(Document structure recognition data)
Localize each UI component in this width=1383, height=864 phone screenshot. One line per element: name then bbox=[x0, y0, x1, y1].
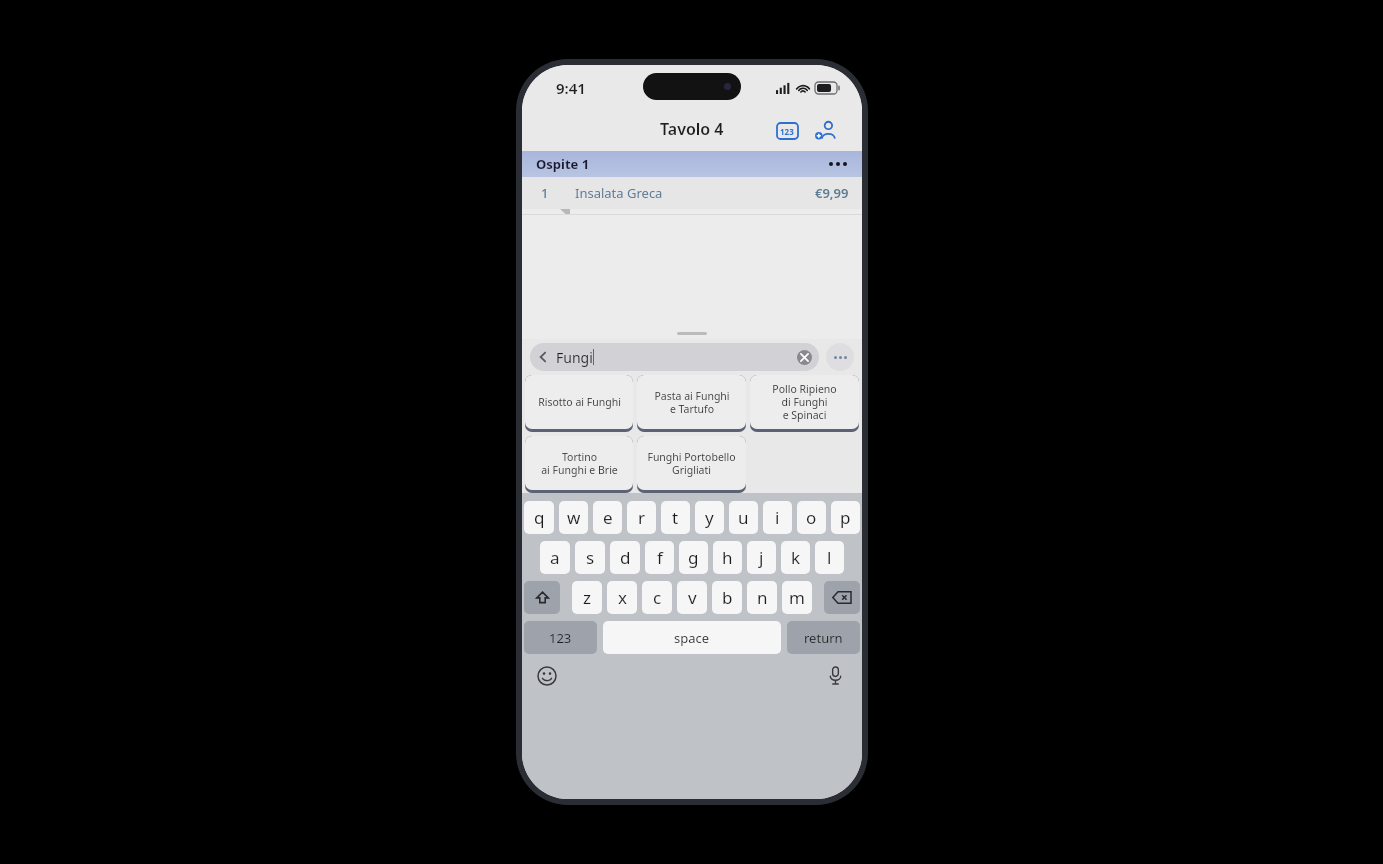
staticText: y bbox=[705, 506, 714, 529]
staticText: z bbox=[583, 586, 591, 609]
staticText: w bbox=[567, 506, 581, 529]
button[interactable]: f bbox=[645, 541, 674, 574]
staticText: d bbox=[620, 546, 631, 569]
button[interactable]: z bbox=[572, 581, 602, 614]
button[interactable]: space bbox=[603, 621, 781, 654]
staticText: Risotto ai Funghi bbox=[538, 395, 621, 409]
staticText: x bbox=[618, 586, 627, 609]
button[interactable]: c bbox=[642, 581, 672, 614]
staticText: Funghi Portobello Grigliati bbox=[647, 450, 736, 477]
button[interactable]: Shift bbox=[524, 581, 560, 614]
button[interactable]: Pollo Ripieno di Funghi e Spinaci bbox=[750, 375, 859, 429]
button[interactable]: t bbox=[661, 501, 690, 534]
button[interactable]: l bbox=[815, 541, 844, 574]
button[interactable]: Guest options bbox=[826, 152, 850, 176]
staticText: j bbox=[759, 546, 764, 569]
button[interactable]: e bbox=[593, 501, 622, 534]
staticText: g bbox=[688, 546, 699, 569]
staticText: p bbox=[840, 506, 851, 529]
button[interactable]: a bbox=[540, 541, 570, 574]
button[interactable]: n bbox=[747, 581, 777, 614]
button[interactable]: Ospite 1 bbox=[522, 151, 862, 177]
button[interactable]: Clear text bbox=[791, 344, 817, 370]
button[interactable]: y bbox=[695, 501, 724, 534]
button[interactable]: d bbox=[610, 541, 640, 574]
staticText: Tortino ai Funghi e Brie bbox=[541, 450, 618, 477]
button[interactable]: g bbox=[679, 541, 708, 574]
staticText: c bbox=[653, 586, 662, 609]
staticText: Pasta ai Funghi e Tartufo bbox=[654, 389, 730, 416]
button[interactable]: return bbox=[787, 621, 860, 654]
button[interactable]: Back bbox=[530, 343, 819, 371]
button[interactable]: r bbox=[627, 501, 656, 534]
button[interactable]: Emoji bbox=[534, 663, 560, 689]
button[interactable]: s bbox=[575, 541, 605, 574]
staticText: Tavolo 4 bbox=[660, 118, 724, 140]
staticText: n bbox=[757, 586, 768, 609]
staticText: b bbox=[722, 586, 733, 609]
button[interactable]: Funghi Portobello Grigliati bbox=[637, 436, 746, 490]
button[interactable]: q bbox=[524, 501, 554, 534]
button[interactable]: Pasta ai Funghi e Tartufo bbox=[637, 375, 746, 429]
button[interactable]: More options bbox=[826, 343, 854, 371]
staticText: l bbox=[827, 546, 832, 569]
button[interactable]: 123 bbox=[524, 621, 597, 654]
staticText: Pollo Ripieno di Funghi e Spinaci bbox=[772, 382, 837, 422]
staticText: q bbox=[534, 506, 545, 529]
staticText: e bbox=[603, 506, 613, 529]
button[interactable]: h bbox=[713, 541, 742, 574]
button[interactable]: b bbox=[712, 581, 742, 614]
staticText: u bbox=[738, 506, 749, 529]
button[interactable]: p bbox=[831, 501, 860, 534]
staticText: 1 bbox=[541, 184, 549, 202]
staticText: m bbox=[789, 586, 805, 609]
button[interactable]: j bbox=[747, 541, 776, 574]
button[interactable]: Add guest bbox=[812, 117, 840, 145]
staticText: o bbox=[806, 506, 817, 529]
button[interactable]: m bbox=[782, 581, 812, 614]
staticText: Fungi bbox=[556, 348, 593, 367]
button[interactable]: Backspace bbox=[824, 581, 860, 614]
button[interactable]: v bbox=[677, 581, 707, 614]
staticText: k bbox=[791, 546, 801, 569]
staticText: s bbox=[586, 546, 595, 569]
staticText: 123 bbox=[780, 126, 794, 137]
staticText: r bbox=[638, 506, 646, 529]
staticText: Insalata Greca bbox=[575, 184, 663, 202]
button[interactable]: x bbox=[607, 581, 637, 614]
button[interactable]: u bbox=[729, 501, 758, 534]
staticText: space bbox=[674, 629, 710, 647]
button[interactable]: i bbox=[763, 501, 792, 534]
staticText: return bbox=[804, 629, 843, 647]
staticText: a bbox=[550, 546, 560, 569]
staticText: 9:41 bbox=[556, 78, 586, 98]
button[interactable]: Dictation bbox=[822, 662, 848, 688]
staticText: 123 bbox=[549, 629, 572, 647]
staticText: t bbox=[672, 506, 679, 529]
staticText: h bbox=[722, 546, 733, 569]
button[interactable]: w bbox=[559, 501, 588, 534]
staticText: v bbox=[688, 586, 697, 609]
staticText: i bbox=[775, 506, 780, 529]
staticText: Ospite 1 bbox=[536, 155, 590, 173]
button[interactable]: o bbox=[797, 501, 826, 534]
button[interactable]: Risotto ai Funghi bbox=[525, 375, 633, 429]
staticText: f bbox=[657, 546, 663, 569]
button[interactable]: Numeric keypad bbox=[774, 118, 800, 144]
button[interactable]: Tortino ai Funghi e Brie bbox=[525, 436, 633, 490]
button[interactable]: 1 bbox=[522, 177, 862, 209]
button[interactable]: k bbox=[781, 541, 810, 574]
button[interactable]: Back bbox=[530, 344, 556, 370]
staticText: €9,99 bbox=[815, 184, 849, 202]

Prompt →
Answer with a number alone: how many lines of the records contain the string "Risotto"?

Written answer →
2